(Beginning of Data in this exercise)

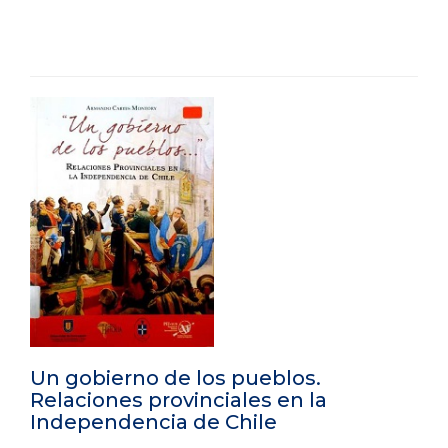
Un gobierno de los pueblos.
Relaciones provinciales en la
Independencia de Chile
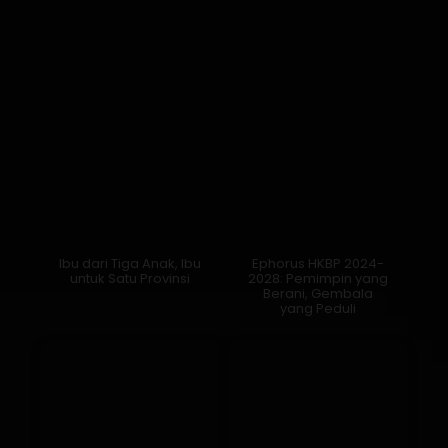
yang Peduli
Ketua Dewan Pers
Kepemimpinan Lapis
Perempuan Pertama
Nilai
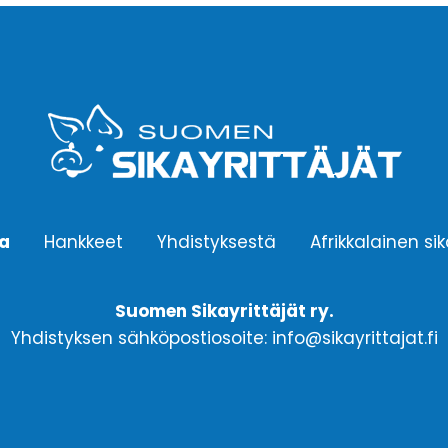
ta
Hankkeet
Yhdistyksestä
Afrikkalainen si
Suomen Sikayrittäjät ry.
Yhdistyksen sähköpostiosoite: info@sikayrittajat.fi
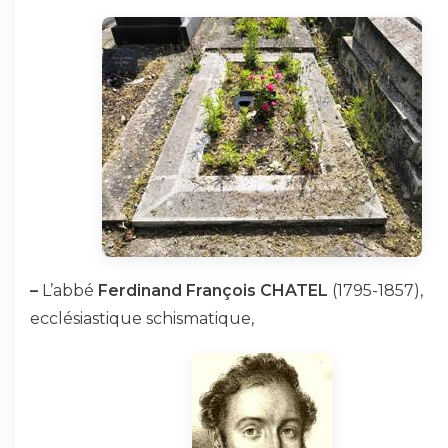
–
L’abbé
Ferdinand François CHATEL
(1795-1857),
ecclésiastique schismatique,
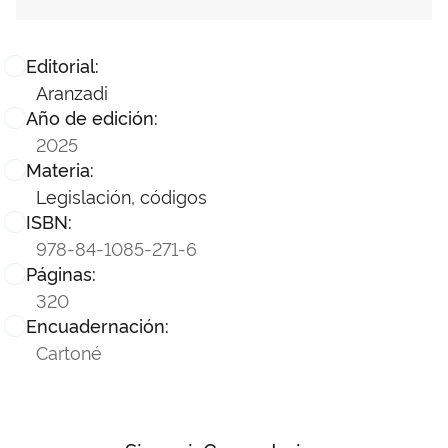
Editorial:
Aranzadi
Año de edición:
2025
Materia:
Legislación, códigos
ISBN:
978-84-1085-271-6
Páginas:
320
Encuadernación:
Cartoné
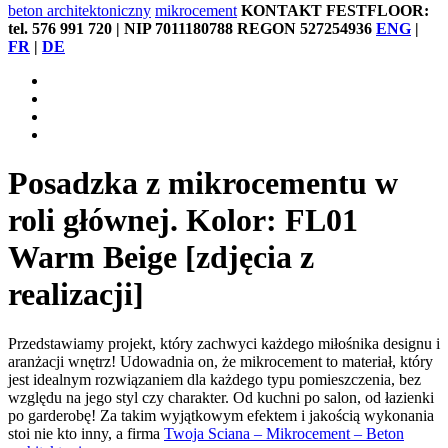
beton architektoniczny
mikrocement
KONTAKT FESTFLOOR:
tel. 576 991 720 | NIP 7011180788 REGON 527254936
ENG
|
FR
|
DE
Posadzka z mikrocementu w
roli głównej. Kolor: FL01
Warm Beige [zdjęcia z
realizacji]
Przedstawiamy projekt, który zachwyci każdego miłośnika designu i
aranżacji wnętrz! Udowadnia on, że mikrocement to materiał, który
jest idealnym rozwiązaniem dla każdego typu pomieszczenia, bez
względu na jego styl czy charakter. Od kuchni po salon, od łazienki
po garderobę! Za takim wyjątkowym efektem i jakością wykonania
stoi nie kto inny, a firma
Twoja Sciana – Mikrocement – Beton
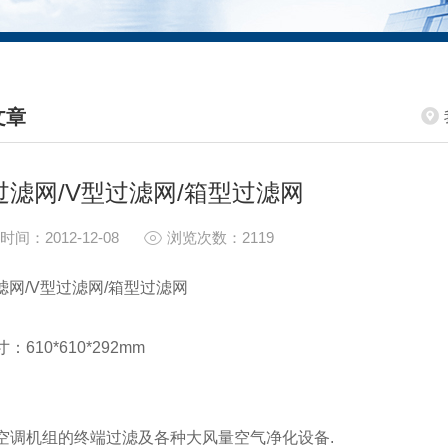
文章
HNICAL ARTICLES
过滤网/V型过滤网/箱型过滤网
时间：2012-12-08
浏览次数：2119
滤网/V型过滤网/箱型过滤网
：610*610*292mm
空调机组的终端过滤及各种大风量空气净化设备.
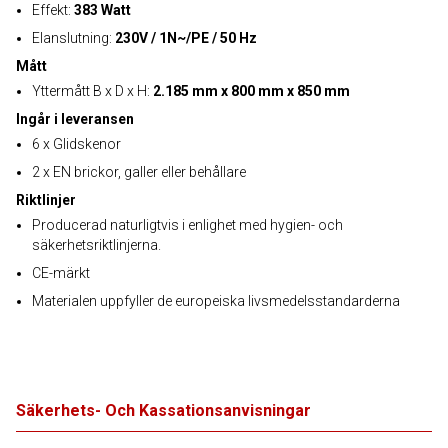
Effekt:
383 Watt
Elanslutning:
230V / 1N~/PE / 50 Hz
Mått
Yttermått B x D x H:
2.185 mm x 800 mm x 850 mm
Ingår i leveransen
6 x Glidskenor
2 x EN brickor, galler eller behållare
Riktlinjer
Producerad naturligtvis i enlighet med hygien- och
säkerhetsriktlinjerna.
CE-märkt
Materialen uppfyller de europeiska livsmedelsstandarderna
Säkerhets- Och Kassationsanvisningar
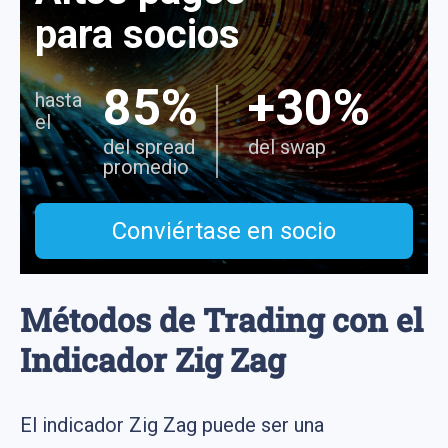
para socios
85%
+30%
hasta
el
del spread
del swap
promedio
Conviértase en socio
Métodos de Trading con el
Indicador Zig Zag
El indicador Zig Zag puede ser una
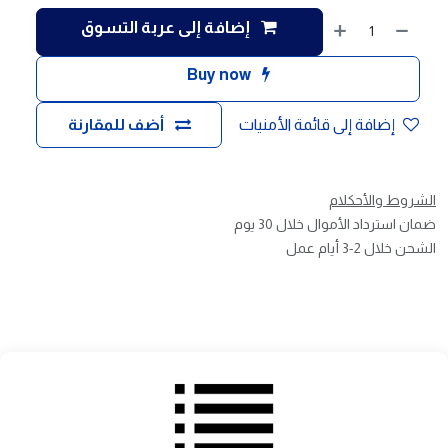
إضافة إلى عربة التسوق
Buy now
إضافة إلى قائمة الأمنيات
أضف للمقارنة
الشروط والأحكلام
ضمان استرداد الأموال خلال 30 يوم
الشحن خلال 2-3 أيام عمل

(End of Data in this exercise)

◆ **What the exercise asks**:
Would you print, exactly as they appear, the lines from the line with "过滤网/V型过滤网/箱型过滤网" through the end of the entries above, leaving out the pictures?

◆ **Answer to the problem**:
过滤网/V型过滤网/箱型过滤网
时间：2012-12-08
浏览次数：2119
滤网/V型过滤网/箱型过滤网
：610*610*292mm
空调机组的终端过滤及各种大风量空气净化设备.
Effekt:
383 Watt
Elanslutning:
230V / 1N~/PE / 50 Hz
Mått
Yttermått B x D x H:
2.185 mm x 800 mm x 850 mm
Ingår i leveransen
6 x Glidskenor
2 x EN brickor, galler eller behållare
Riktlinjer
Producerad naturligtvis i enlighet med hygien- och
säkerhetsriktlinjerna.
CE-märkt
Materialen uppfyller de europeiska livsmedelsstandarderna
Säkerhets- Och Kassationsanvisningar
para socios
85%
+30%
hasta
el
del spread
del swap
promedio
Conviértase en socio
Métodos de Trading con el
Indicador Zig Zag
El indicador Zig Zag puede ser una
إضافة إلى عربة التسوق
Buy now
إضافة إلى قائمة الأمنيات
أضف للمقارنة
الشروط والأحكلام
ضمان استرداد الأموال خلال 30 يوم
الشحن خلال 2-3 أيام عمل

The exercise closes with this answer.